My math is as follows:
You have to flop a K: 2(C,1)
Then you have a total of: 45 unseen cards that can complete the last 2 cards on the Flop: [52 - 2 As - 3 Ks, as 1 K is on the Flop] unseen cards - the 2 As that can't come on the Flop.
45(C,2)
So, it's [2(C,1)] * [45(C,2)] = 2 * 990 = 1980 possible Flops that bring at least one K & no As.
We have 48 unseen cards pre, so total possible Flops:
C(48,3) = 17,296
1980/17,296 = .11447 or 11.48% chance.
I've seen on at least 3 poker sites that it's in the low 20% arena, i.e., 20.17%, 21.67% & I think 22.06% are the numbers I've seen.
Or maybe what I've seen it quoted as is 20.17% 21.xx% & one other [that I can't remember but think is was 22.06%] on various sites.
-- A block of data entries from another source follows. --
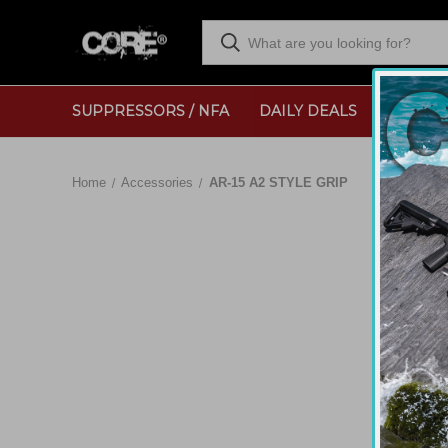
SUPPRESSORS / NFA
DAILY DEALS
RANGE
Home
Accessories
AR-15 A2 STYLE GRIP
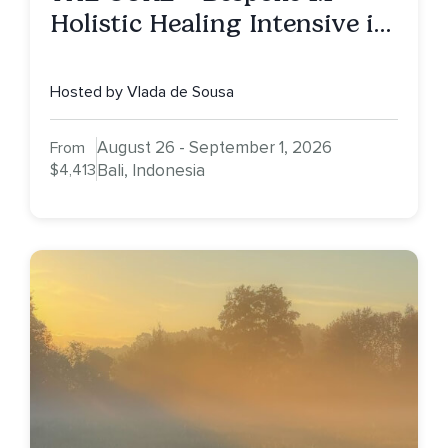
Holistic Healing Intensive in
Bali (All-Year Round
Retreat)
Hosted by Vlada de Sousa
August 26 - September 1, 2026
From
$4,413
Bali, Indonesia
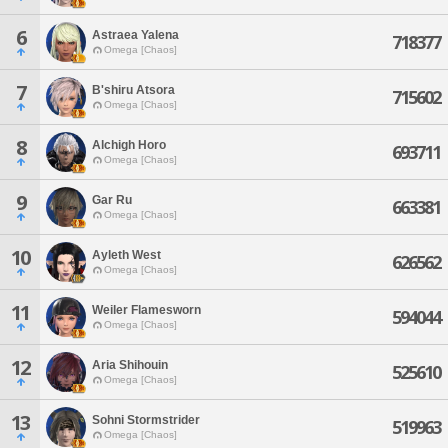
6
Astraea Yalena
718377
Omega [Chaos]
7
B'shiru Atsora
715602
Omega [Chaos]
8
Alchigh Horo
693711
Omega [Chaos]
9
Gar Ru
663381
Omega [Chaos]
10
Ayleth West
626562
Omega [Chaos]
11
Weiler Flamesworn
594044
Omega [Chaos]
12
Aria Shihouin
525610
Omega [Chaos]
13
Sohni Stormstrider
519963
Omega [Chaos]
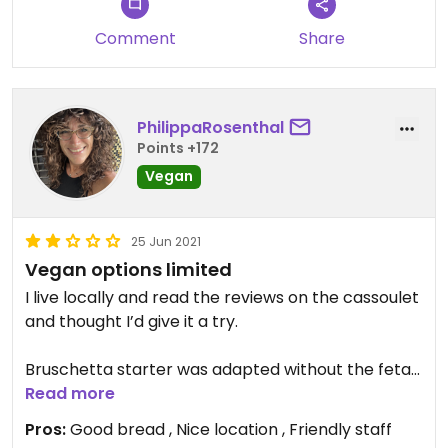
Comment
Share
PhilippaRosenthal
Points +172
Vegan
25 Jun 2021
Vegan options limited
I live locally and read the reviews on the cassoulet
and thought I’d give it a try.
Bruschetta starter was adapted without the feta ,
it was ok nothing special.
Read more
Pros:
Good bread , Nice location , Friendly staff
The Cassoulet was bland and under seasoned,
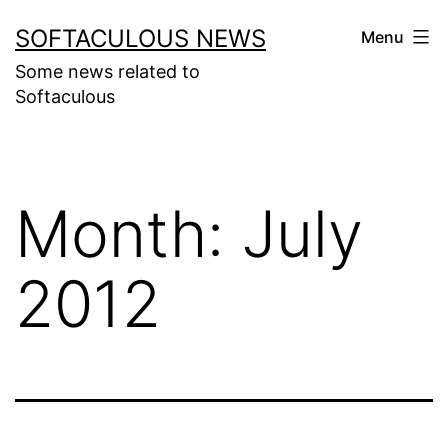
Skip
SOFTACULOUS NEWS
Menu
to
Some news related to
content
Softaculous
Month:
July
2012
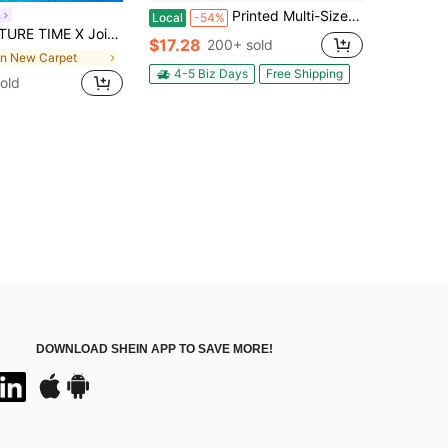
Printed Multi-Size Carpet With Rainbow Wave Pattern, Dazzling Abstract Style, Pink And Black Contrasting Colors, Dynamic Geometric Pattern, Available In Multiple Sizes For Studio And Balcony, Creating A Creative Atmosphere And Space Embellishment
a
Local
-54%
rtoon Print, Polyester Material, Comfortable Underfoot, Vibrant Colorful Print, Doorway Entryway Mat, For Kids Room, Soft Comfortable Surface
$17.28
200+ sold
in New Carpet
4-5 Biz Days
Free Shipping
old
DOWNLOAD SHEIN APP TO SAVE MORE!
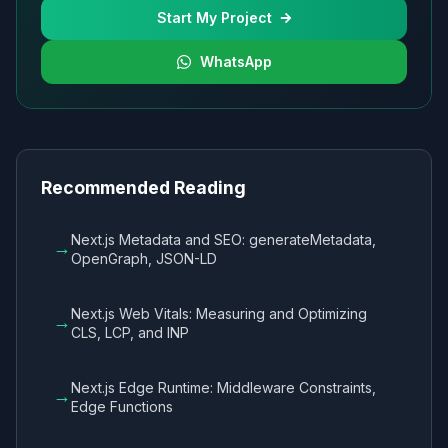
Start My Project
WhatsApp
Recommended Reading
Next.js Metadata and SEO: generateMetadata,
→
OpenGraph, JSON-LD
Next.js Web Vitals: Measuring and Optimizing
→
CLS, LCP, and INP
Next.js Edge Runtime: Middleware Constraints,
→
Edge Functions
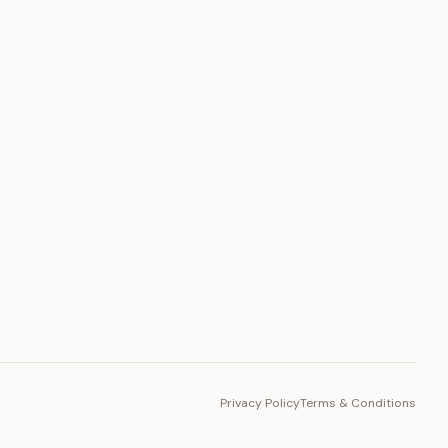
PLATFORM
Toto Token
Ecosystem
Vision 2030
Privacy Policy
Terms & Conditions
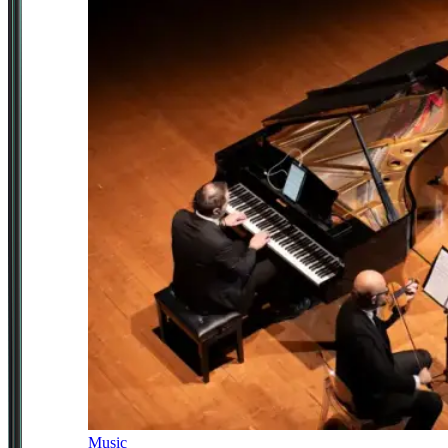
Music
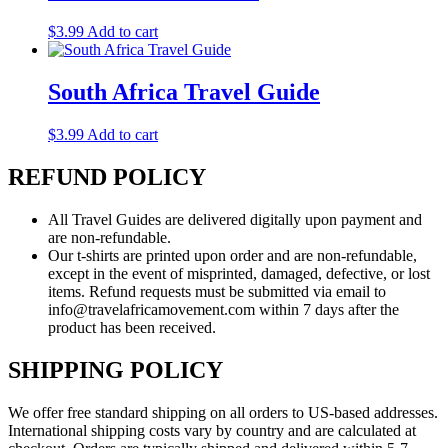
$
3.99
Add to cart
South Africa Travel Guide
$
3.99
Add to cart
REFUND POLICY
All Travel Guides are delivered digitally upon payment and
are non-refundable.
Our t-shirts are printed upon order and are non-refundable,
except in the event of misprinted, damaged, defective, or lost
items. Refund requests must be submitted via email to
info@travelafricamovement.com within 7 days after the
product has been received.
SHIPPING POLICY
We offer free standard shipping on all orders to US-based addresses.
International shipping costs vary by country and are calculated at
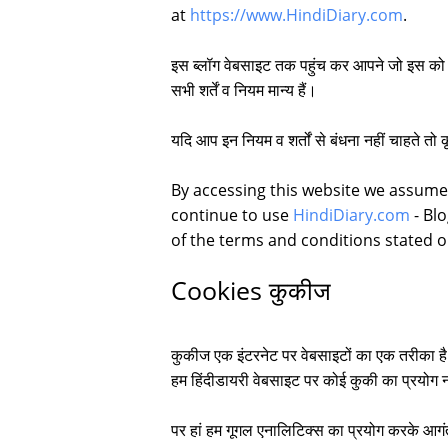
at
https://www.HindiDiary.com
.
इस ब्लॉग वेबसाइट तक पहुंच कर आपने जो इस को दे
सभी शर्तें व नियम मान्य हैं।
यदि आप इन नियम व शर्तों से बंधना नहीं चाहते तो 
By accessing this website we assume
continue to use
HindiDiary.com
- Blo
of the terms and conditions stated 
Cookies कुकीज
कुकीज एक इंटरनेट पर वेबसाइटों का एक तरीका ह
हम हिंदीडायरी वेबसाइट पर कोई कुकी का प्रयोग न
पर हां हम गूगल एनालिटिक्स का प्रयोग करके आगंत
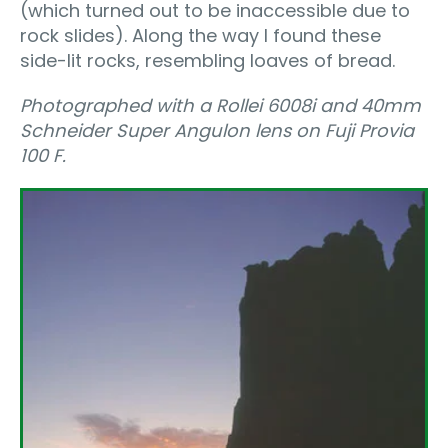
(which turned out to be inaccessible due to
rock slides). Along the way I found these
side-lit rocks, resembling loaves of bread.
Photographed with a Rollei 6008i and 40mm
Schneider Super Angulon lens on Fuji Provia
100 F.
What's up with my poor math skillz? 
2 Replies
Mike Caro had a section in SuperSystem very similar to this regarding a five card draw hustle about how often youll start with the two red jacks in your hand.
The math question is: What % of the time will KK flop at least 1 K & AA will not flop an ace?
My math is as follows:
You have to flop a K: 2(C,1)
Then you have a total of: 45 unseen cards that can complete the last 2 cards on the Flop: [52 - 2 As - 3 Ks, as 1 K is on the Flop] unseen cards - the 2 As that can't come on the Flop.
45(C,2)
So, it's [2(C,1)] * [45(C,2)] = 2 * 990 = 1980 possible Flops that bring at least one K & no As.
We have 48 unseen cards pre, so total possible Flops:
C(48,3) = 17,296
The probability of one king and no ace is 2/48 x 44/47 x 43/46 x 3. Two kings and no ace is 2/48 x 1/47 x 44/46 x3. The total probability of 11616/103776 when multiplied by the total number of different flops (17296) is 1936.